• **SOURCE INFORMATION**
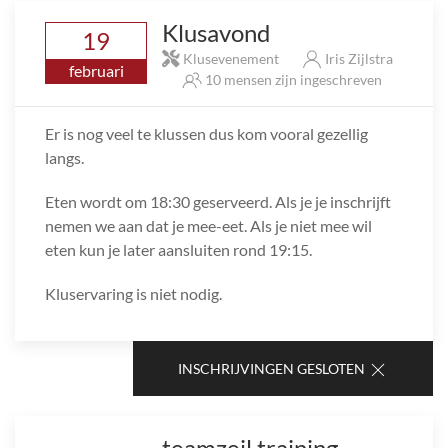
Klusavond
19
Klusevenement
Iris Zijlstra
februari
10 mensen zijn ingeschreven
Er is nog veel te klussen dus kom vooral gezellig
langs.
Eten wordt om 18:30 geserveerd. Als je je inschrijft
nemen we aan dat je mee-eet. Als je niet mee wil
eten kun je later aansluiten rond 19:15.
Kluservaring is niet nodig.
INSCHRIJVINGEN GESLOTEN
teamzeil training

...

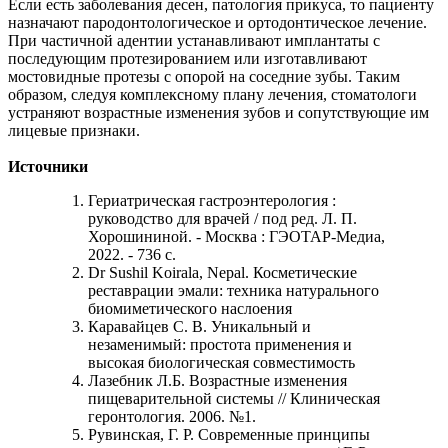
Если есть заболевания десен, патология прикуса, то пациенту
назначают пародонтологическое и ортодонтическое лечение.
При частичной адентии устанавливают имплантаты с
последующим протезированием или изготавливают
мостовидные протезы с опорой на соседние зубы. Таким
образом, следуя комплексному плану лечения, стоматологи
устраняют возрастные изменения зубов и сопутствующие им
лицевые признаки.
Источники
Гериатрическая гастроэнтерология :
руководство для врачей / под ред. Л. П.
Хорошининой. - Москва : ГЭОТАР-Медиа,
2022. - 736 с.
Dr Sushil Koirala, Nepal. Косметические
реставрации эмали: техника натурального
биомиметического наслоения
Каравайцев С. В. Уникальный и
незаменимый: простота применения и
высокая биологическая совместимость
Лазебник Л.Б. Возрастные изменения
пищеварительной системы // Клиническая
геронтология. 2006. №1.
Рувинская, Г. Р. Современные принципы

• **GOAL OF THE EXERCISE**
Of all the entries above, repeat only the lines from the line that has "высокая биологическая совместимость" to the line that has "Рувинская, Г. Р. Современные принципы", both lines included, exactly.

• **RESPONSE AREA**
высокая биологическая совместимость
Лазебник Л.Б. Возрастные изменения
пищеварительной системы // Клиническая
геронтология. 2006. №1.
Рувинская, Г. Р. Современные принципы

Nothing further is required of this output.